Pour ce lancement, le ministre de l’intérieur Castaner a fait le déplacement. Une bénévole raconte : « je suis allée devant la mairie de Calais alors que Castaner accueillait le fameux dragon. J’ai été arrêtée, reconnue par un RG […] on m’a fait garder à l’écart de la mairie par plusieurs policiers en “service spécial” jusqu’à la fin de la soirée qui m’ont raccompagnée avec ordre de quitter la ville. »

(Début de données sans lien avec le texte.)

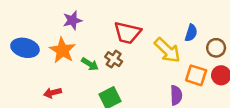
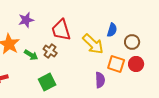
purple star: (72, 20) -> (26, 20), moved
red trapezoid: (127, 33) -> (61, 30), turned 60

De son côté, le collectif « L’auberge des migrants », qui vient en aide aux exilés démunis, annonce qu’il va attaquer en justice ces arrêtés illégaux et racistes. «Et nous continuerons à aider les exilé-es à survivre ici.»

Cet inauguration touristique et l’arrêté anti-repas qui l’accompagne est la démonstration que la culture peut être utilisée par les autorités pour chasser les indésirables. Comme à Nantes, où le centre-ville s’est embourgeoisé à base de «politiques culturelles».

Hier, à Calais, les pompiers ont découvert un homme mort dans sa tente. Un exilé. Son décès a été provoqué par une «intoxication au monoxyde de carbone», du à un réchaud de fortune.